Accrediting organization approves 4-year KU medical school in Salina

With approval from its accrediting agency, Kansas University Medical Center is moving forward on a four-year medical education program in Salina and an expansion to a four-year program in Wichita.

After a site visit in July, the Liaison Committee for Medical Education announced a favorable review of both programs this week.

“This is the official confirmation of what we expected all along,” said William Cathcart-Rake, a Salina-based oncologist who will direct KUMC’s Salina campus.

The expansions will help address the ongoing need for more primary care physicians in rural areas of the state.

“The need for more physicians and the need for more physicians practicing in rural Kansas is acute,” Cathcart-Rake said. “We want to address those needs starting now.”

Both campuses expect to start enrolling their first group of students next fall.
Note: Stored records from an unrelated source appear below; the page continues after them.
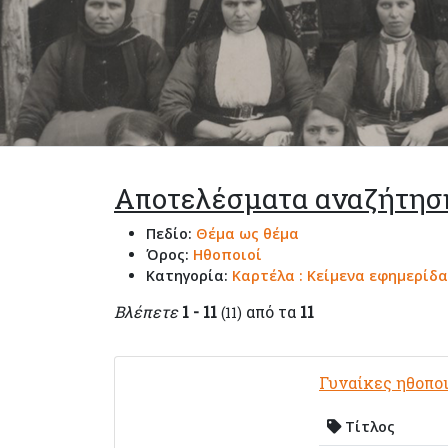
Αποτελέσματα αναζήτησ
Πεδίο:
Θέμα ως θέμα
Όρος:
Ηθοποιοί
Κατηγορία:
Καρτέλα : Κείμενα εφημερίδα
Βλέπετε
1 - 11
από τα
11
(11)
Γυναίκες ηθοποι
Τίτλος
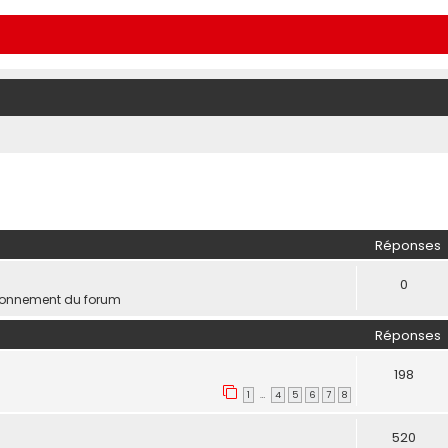
Réponses
0
ionnement du forum
Réponses
198
1
4
5
6
7
8
…
520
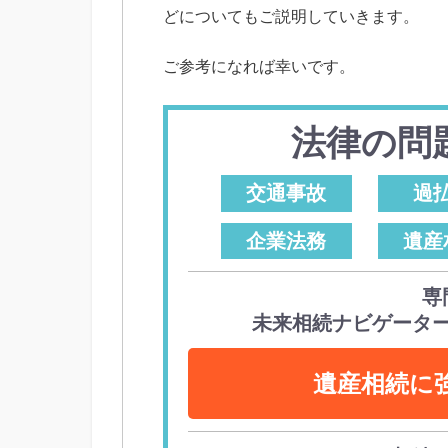
どについてもご説明していきます。
ご参考になれば幸いです。
法律の問
交通事故
過
企業法務
遺産
専
未来相続ナビゲータ
遺産相続に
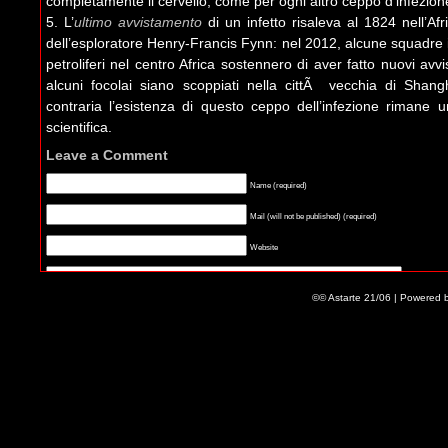
completamente il cervello, come per ogni altro ceppo d’infezion
5. L’
ultimo avvistamento
di un infetto risaleva al 1824 nell’Af
dell’esploratore Henry-Francis Fynn: nel 2012, alcune squadre i
petroliferi nel centro Africa sostennero di aver fatto nuovi avv
alcuni focolai siano scoppiati nella cittÃ vecchia di Shan
contraria l’esistenza di questo ceppo dell’infezione rimane 
scientifica.
Leave a Comment
Name (required)
Mail (will not be published) (required)
Website
©© Astarte 21/06 | Powered 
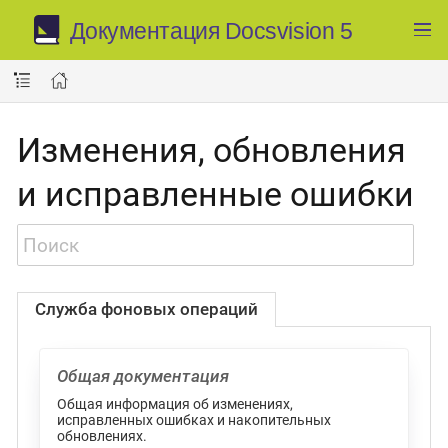
Документация Docsvision 5
Изменения, обновления
и исправленные ошибки
Служба фоновых операций
Общая документация
Общая информация об изменениях,
исправленных ошибках и накопительных
обновлениях.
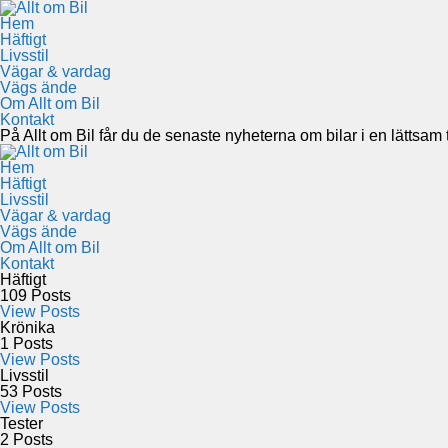
Hem
Häftigt
Livsstil
Vägar & vardag
Vägs ände
Om Allt om Bil
Kontakt
På Allt om Bil får du de senaste nyheterna om bilar i en lättsam to
Hem
Häftigt
Livsstil
Vägar & vardag
Vägs ände
Om Allt om Bil
Kontakt
Häftigt
109
Posts
View Posts
Krönika
1
Posts
View Posts
Livsstil
53
Posts
View Posts
Tester
2
Posts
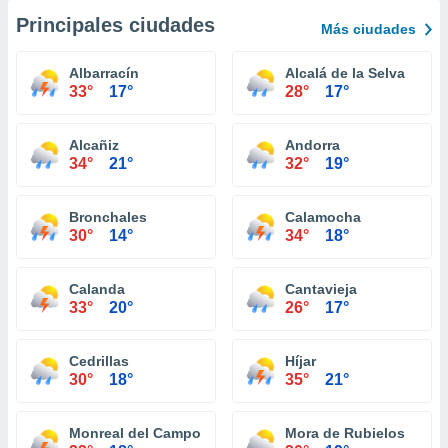
Principales ciudades
Más ciudades
Albarracín
Alcalá de la Selva
33°
17°
28°
17°
Alcañiz
Andorra
34°
21°
32°
19°
Bronchales
Calamocha
30°
14°
34°
18°
Calanda
Cantavieja
33°
20°
26°
17°
Cedrillas
Híjar
30°
18°
35°
21°
Monreal del Campo
Mora de Rubielos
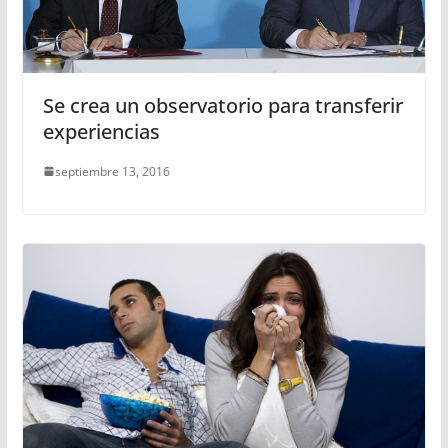
Se crea un observatorio para transferir
experiencias
septiembre 13, 2016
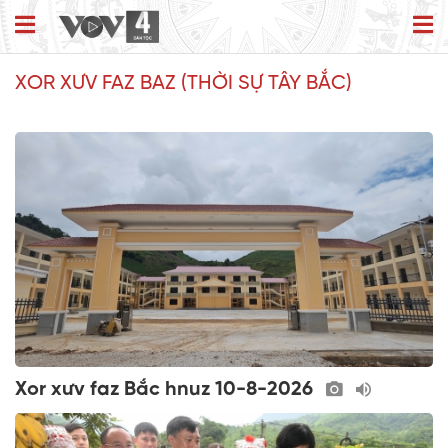
XOR XƯV FAZ BAZ (THỜI SỰ TÂY BẮC)
Xor xưv faz Bắc hnuz 10-8-2026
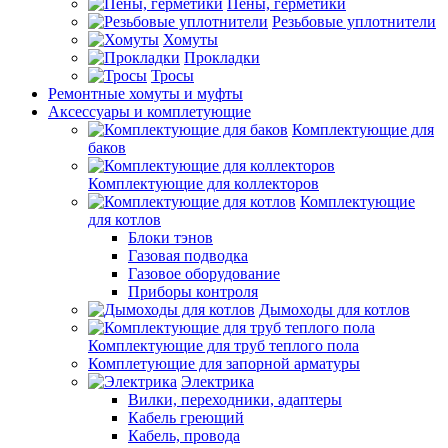
Пены, герметики
Резьбовые уплотнители
Хомуты
Прокладки
Тросы
Ремонтные хомуты и муфты
Аксессуары и комплетующие
Комплектующие для
баков
Комплектующие для коллекторов
Комплектующие
для котлов
Блоки тэнов
Газовая подводка
Газовое оборудование
Приборы контроля
Дымоходы для котлов
Комплектующие для труб теплого пола
Комплетующие для запорной арматуры
Электрика
Вилки, переходники, адаптеры
Кабель греющий
Кабель, провода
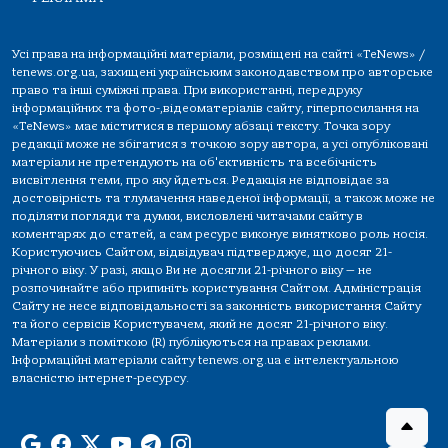
Усі права на інформаційні матеріали, розміщені на сайті «TeNews» /
tenews.org.ua, захищені українським законодавством про авторське
право та інші суміжні права. При використанні, передруку
інформаційних та фото-,відеоматеріалів сайту, гіперпосилання на
«TeNews» має міститися в першому абзаці тексту. Точка зору
редакції може не збігатися з точкою зору автора, а усі опубліковані
матеріали не претендують на об'єктивність та всебічність
висвітлення теми, про яку йдеться. Редакція не відповідає за
достовірність та тлумачення наведеної інформації, а також може не
поділяти погляди та думки, висловлені читачами сайту в
коментарях до статей, а сам ресурс виконує винятково роль носія.
Користуючись Сайтом, відвідувач підтверджує, що досяг 21-
річного віку. У разі, якщо Ви не досягли 21-річного віку — не
розпочинайте або припиніть користування Сайтом. Адміністрація
Сайту не несе відповідальності за законність використання Сайту
та його сервісів Користувачем, який не досяг 21-річного віку.
Матеріали з поміткою (R) публікуються на правах реклами.
Інформаційні матеріали сайту tenews.org.ua є інтелектуальною
власністю інтернет-ресурсу.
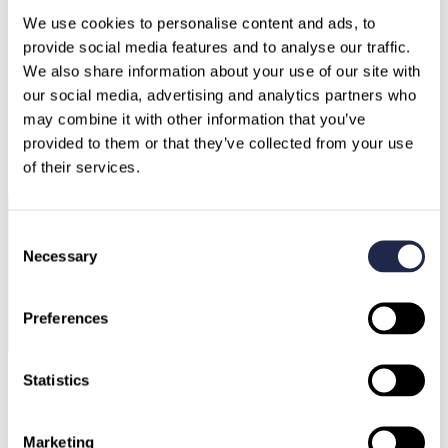
We use cookies to personalise content and ads, to 
provide social media features and to analyse our traffic.
We also share information about your use of our site with 
our social media, advertising and analytics partners who 
Deutschland
may combine it with other information that you’ve 
Österreich
Schweiz
provided to them or that they’ve collected from your use 
Nordmazedonien
Schweden
of their services.
Bulgarien
Griechenland
Consent
Necessary
Selection
Preferences
Unseren AI Agenten fragen
Statistics
Marketing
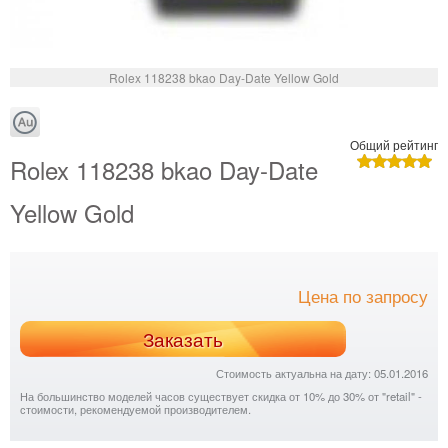
Rolex 118238 bkao Day-Date Yellow Gold
Общий рейтинг
Rolex 118238 bkao Day-Date
Yellow Gold
Цена по запросу
Заказать
Стоимость актуальна на дату: 05.01.2016
На большинство моделей часов существует скидка от 10% до 30% от "retail" -
стоимости, рекомендуемой производителем.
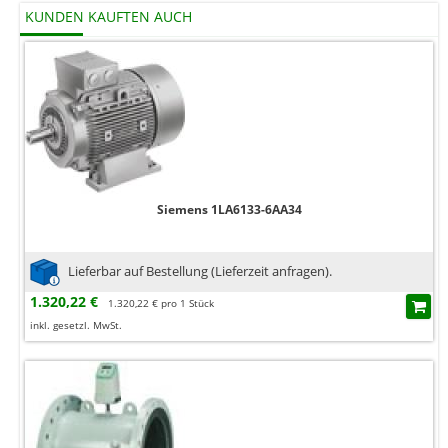
KUNDEN KAUFTEN AUCH
Siemens 1LA6133-6AA34
Lieferbar auf Bestellung (Lieferzeit anfragen).
1.320,22 €
1.320,22 € pro 1 Stück
inkl. gesetzl. MwSt.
The KU School of Medicine-Salina will be housed primarily in a three-story building provided by Salina Regional Health Center. Students will be connected with their peers in Kansas City and Wichita by using interactive television and podcasts.

Cathcart-Rake said the accreditation team looks at five major areas to determine if a medical school campus is ready to accept students — infrastructure, faculty, ability to implement a curriculum, student services and finances.

Even though the school hasn’t secured all the funds it needs to become fully operational, Cathcart-Rake said he’s had commitments from KUMC that the program will be fully funded.

“By hook or by crook, this is going to get done,” Cathcart-Rake said. “And not to the detriment of any other program from the state of Kansas.”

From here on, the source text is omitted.